--- EXERCISE PROMPT ---
Below are some entries. Count how many of their lines include "Opportunities", then give that number only.

# # # # #

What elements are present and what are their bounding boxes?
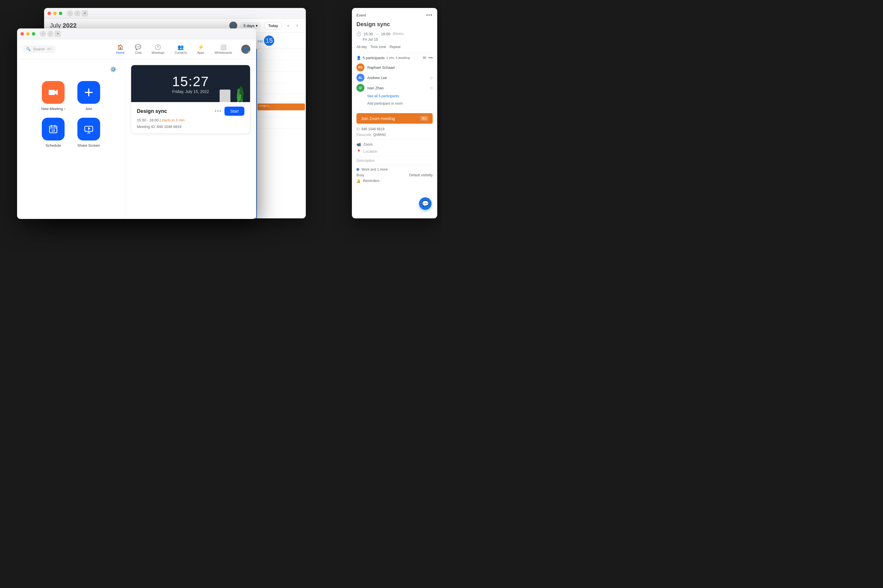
join-action[interactable]: Join xyxy=(77,81,101,111)
location-icon: 📍 xyxy=(356,149,361,153)
schedule-action[interactable]: 19 Schedule xyxy=(41,118,65,148)
nav-item-chat[interactable]: 💬 Chat xyxy=(130,42,146,57)
zoom-action-grid: New Meeting ▾ Join xyxy=(41,81,101,148)
zoom-right-panel: 15:27 Friday, July 15, 2022 xyxy=(125,59,256,219)
meeting-card: 15:27 Friday, July 15, 2022 xyxy=(131,65,250,134)
video-icon: 📹 xyxy=(356,142,361,146)
meeting-card-hero: 15:27 Friday, July 15, 2022 xyxy=(131,65,250,102)
schedule-label: Schedule xyxy=(45,143,61,148)
today-button[interactable]: Today xyxy=(264,22,282,30)
schedule-button[interactable]: 19 xyxy=(42,118,65,141)
contacts-icon: 👥 xyxy=(177,44,184,50)
zoom-expand-button[interactable]: ⊞ xyxy=(55,31,61,37)
nav-item-meetings[interactable]: 🕐 Meetings xyxy=(147,42,169,57)
participant-name-andrew: Andrew Lee xyxy=(367,76,427,80)
chevron-down-icon: ▾ xyxy=(256,24,258,28)
share-screen-button[interactable] xyxy=(77,118,100,141)
join-zoom-button[interactable]: Join Zoom meeting ⌘J xyxy=(356,113,432,124)
forward-button[interactable]: › xyxy=(74,10,81,16)
minimize-icon[interactable] xyxy=(53,12,57,15)
nav-item-home[interactable]: 🏠 Home xyxy=(112,42,129,57)
meeting-card-menu-icon[interactable]: ••• xyxy=(215,108,222,114)
participant-envelope-icon[interactable]: ✉ xyxy=(423,56,426,60)
meeting-id-row: ID 846 1048 6819 xyxy=(356,127,432,131)
zoom-back-button[interactable]: ‹ xyxy=(40,31,46,37)
zoom-forward-button[interactable]: › xyxy=(47,31,54,37)
nav-label-chat: Chat xyxy=(135,51,141,54)
participant-avatar-raphael: RS xyxy=(356,63,364,71)
new-meeting-label: New Meeting ▾ xyxy=(41,106,65,111)
maximize-icon[interactable] xyxy=(59,12,62,15)
next-week-button[interactable]: › xyxy=(294,22,300,29)
zoom-close-icon[interactable] xyxy=(21,32,24,36)
nav-label-apps: Apps xyxy=(197,51,204,54)
event-start-time: 15:30 xyxy=(363,32,373,36)
svg-marker-1 xyxy=(55,90,58,95)
gcal-nav-buttons: ‹ › ⊞ xyxy=(67,10,88,16)
zoom-window: ‹ › ⊞ 🔍 Search ⌘F 🏠 Home 💬 Chat 🕐 Meetin… xyxy=(17,28,256,219)
event-panel-menu-icon[interactable]: ••• xyxy=(426,12,432,18)
nav-item-apps[interactable]: ⚡ Apps xyxy=(192,42,209,57)
participant-row-raphael: RS Raphael Schaad xyxy=(356,62,432,72)
close-icon[interactable] xyxy=(48,12,51,15)
participant-name-raphael: Raphael Schaad xyxy=(367,65,432,70)
event-time-row: 🕐 15:30 → 16:00 30mins xyxy=(356,32,432,36)
add-participant-link[interactable]: Add participant or room xyxy=(356,100,432,106)
zoom-minimize-icon[interactable] xyxy=(26,32,30,36)
nav-item-contacts[interactable]: 👥 Contacts xyxy=(170,42,191,57)
all-day-link[interactable]: All-day xyxy=(356,45,367,49)
gcal-col-fri: Design s... xyxy=(256,49,306,218)
zoom-left-panel: ⚙️ New Meeting ▾ xyxy=(17,59,125,219)
expand-button[interactable]: ⊞ xyxy=(82,10,88,16)
gcal-titlebar: ‹ › ⊞ xyxy=(44,8,306,19)
repeat-link[interactable]: Repeat xyxy=(389,45,401,49)
zoom-search-bar[interactable]: 🔍 Search ⌘F xyxy=(23,45,56,53)
nav-label-meetings: Meetings xyxy=(152,51,164,54)
event-participants-section: 👤 5 participants 1 yes, 4 awaiting ✉ •••… xyxy=(356,56,432,106)
description-row: Description xyxy=(356,158,432,163)
meeting-date: Friday, July 15, 2022 xyxy=(173,89,209,94)
time-zone-link[interactable]: Time zone xyxy=(370,45,386,49)
prev-week-button[interactable]: ‹ xyxy=(285,22,291,29)
event-panel-title: Event xyxy=(356,13,366,17)
home-icon: 🏠 xyxy=(117,44,123,50)
starts-in-text: starts in 3 min xyxy=(162,118,185,122)
start-meeting-button[interactable]: Start xyxy=(224,106,244,116)
see-all-participants-link[interactable]: See all 5 participants xyxy=(356,93,432,99)
participant-more-icon[interactable]: ••• xyxy=(428,56,432,60)
status-row: Busy Default visibility xyxy=(356,173,432,177)
view-select[interactable]: 5 days ▾ xyxy=(240,22,261,29)
zoom-nav-items: 🏠 Home 💬 Chat 🕐 Meetings 👥 Contacts ⚡ Ap… xyxy=(112,42,237,57)
new-meeting-action[interactable]: New Meeting ▾ xyxy=(41,81,65,111)
event-meta-row: All-day Time zone Repeat xyxy=(356,45,432,49)
settings-icon[interactable]: ⚙️ xyxy=(110,66,116,72)
search-icon: 🔍 xyxy=(26,47,31,51)
reminders-row: 🔔 Reminders xyxy=(356,179,432,183)
search-placeholder: Search xyxy=(33,47,45,51)
gcal-event-fri-design[interactable]: Design s... xyxy=(257,104,305,110)
share-screen-action[interactable]: Share Screen xyxy=(77,118,101,148)
zoom-titlebar: ‹ › ⊞ xyxy=(17,28,256,39)
zoom-maximize-icon[interactable] xyxy=(32,32,35,36)
nav-item-whiteboards[interactable]: ⬜ Whiteboards xyxy=(210,42,237,57)
chat-bubble-button[interactable]: 💬 xyxy=(419,197,431,210)
join-label: Join xyxy=(86,106,92,111)
participants-count: 👤 5 participants 1 yes, 4 awaiting xyxy=(356,56,410,60)
clock-icon: 🕐 xyxy=(356,32,361,36)
meeting-card-header: Design sync ••• Start xyxy=(137,106,244,116)
passcode-row: Passcode QrWh92 xyxy=(356,133,432,137)
zoom-user-avatar[interactable]: 👤 xyxy=(241,45,250,54)
search-shortcut: ⌘F xyxy=(47,47,52,51)
back-button[interactable]: ‹ xyxy=(67,10,73,16)
participants-header: 👤 5 participants 1 yes, 4 awaiting ✉ ••• xyxy=(356,56,432,60)
chat-icon: 💬 xyxy=(135,44,141,50)
status-online-dot xyxy=(248,51,250,54)
new-meeting-button[interactable] xyxy=(42,81,65,104)
dropdown-arrow-icon: ▾ xyxy=(64,108,65,111)
bell-icon: 🔔 xyxy=(356,179,361,183)
zoom-nav-buttons: ‹ › ⊞ xyxy=(40,31,61,37)
meeting-card-id: Meeting ID: 846 1048 6819 xyxy=(137,124,244,129)
participant-avatar-andrew: AL xyxy=(356,74,364,82)
meeting-card-time: 15:30 - 16:00 | starts in 3 min xyxy=(137,118,244,122)
join-button[interactable] xyxy=(77,81,100,104)
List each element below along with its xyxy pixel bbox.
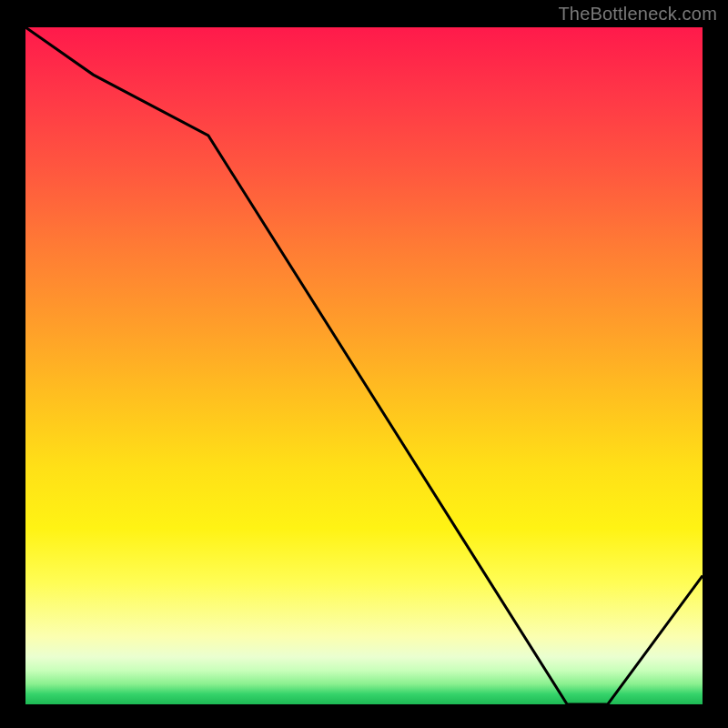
chart-container: TheBottleneck.com — [0, 0, 728, 728]
curve-path — [25, 27, 703, 704]
attribution-text: TheBottleneck.com — [558, 4, 717, 25]
line-series — [25, 27, 703, 704]
plot-area — [25, 27, 703, 704]
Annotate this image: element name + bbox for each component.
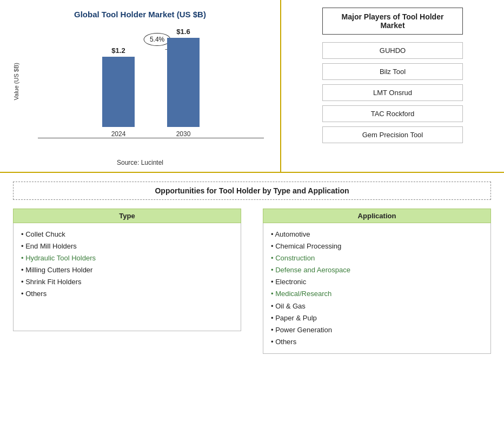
app-item-9: • Others xyxy=(271,336,483,348)
player-item-bilz: Bilz Tool xyxy=(322,63,463,80)
application-body: • Automotive • Chemical Processing • Con… xyxy=(263,223,491,354)
bars-container: $1.2 2024 $1.6 2030 xyxy=(32,28,269,138)
app-item-3: • Defense and Aerospace xyxy=(271,264,483,276)
y-axis-label: Value (US $B) xyxy=(13,63,19,100)
type-item-1: • End Mill Holders xyxy=(21,240,233,252)
chart-area: Value (US $B) 5.4% → $1.2 2024 xyxy=(11,24,269,155)
app-item-6: • Oil & Gas xyxy=(271,300,483,312)
application-header: Application xyxy=(263,209,491,223)
opp-columns: Type • Collet Chuck • End Mill Holders •… xyxy=(13,209,491,354)
bar-2024 xyxy=(102,57,135,127)
players-title: Major Players of Tool Holder Market xyxy=(322,8,463,35)
bottom-section: Opportunities for Tool Holder by Type an… xyxy=(0,173,504,360)
type-header: Type xyxy=(13,209,241,223)
bar-year-2024: 2024 xyxy=(111,130,126,138)
application-column: Application • Automotive • Chemical Proc… xyxy=(263,209,491,354)
chart-baseline xyxy=(38,138,264,138)
type-column: Type • Collet Chuck • End Mill Holders •… xyxy=(13,209,241,354)
type-item-2: • Hydraulic Tool Holders xyxy=(21,252,233,264)
player-item-gem: Gem Precision Tool xyxy=(322,126,463,143)
type-item-5: • Others xyxy=(21,288,233,300)
player-item-lmt: LMT Onsrud xyxy=(322,84,463,101)
bar-label-2030: $1.6 xyxy=(176,28,190,36)
bar-label-2024: $1.2 xyxy=(111,46,125,55)
app-item-5: • Medical/Research xyxy=(271,288,483,300)
app-item-4: • Electronic xyxy=(271,276,483,288)
app-item-2: • Construction xyxy=(271,252,483,264)
app-item-0: • Automotive xyxy=(271,229,483,240)
opportunities-title: Opportunities for Tool Holder by Type an… xyxy=(13,182,491,200)
type-body: • Collet Chuck • End Mill Holders • Hydr… xyxy=(13,223,241,331)
type-item-4: • Shrink Fit Holders xyxy=(21,276,233,288)
app-item-8: • Power Generation xyxy=(271,324,483,336)
bar-2030 xyxy=(167,38,200,127)
type-item-3: • Milling Cutters Holder xyxy=(21,264,233,276)
type-item-0: • Collet Chuck xyxy=(21,229,233,240)
chart-section: Global Tool Holder Market (US $B) Value … xyxy=(0,0,281,172)
app-item-1: • Chemical Processing xyxy=(271,240,483,252)
source-label: Source: Lucintel xyxy=(117,159,163,166)
players-section: Major Players of Tool Holder Market GUHD… xyxy=(281,0,504,172)
bar-group-2030: $1.6 2030 xyxy=(167,28,200,138)
bar-year-2030: 2030 xyxy=(176,130,191,138)
player-item-tac: TAC Rockford xyxy=(322,105,463,122)
player-item-guhdo: GUHDO xyxy=(322,42,463,59)
bar-group-2024: $1.2 2024 xyxy=(102,46,135,138)
app-item-7: • Paper & Pulp xyxy=(271,312,483,324)
top-section: Global Tool Holder Market (US $B) Value … xyxy=(0,0,504,173)
chart-title: Global Tool Holder Market (US $B) xyxy=(74,10,206,19)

# # # # #

--- ANSWER SPACE ---
2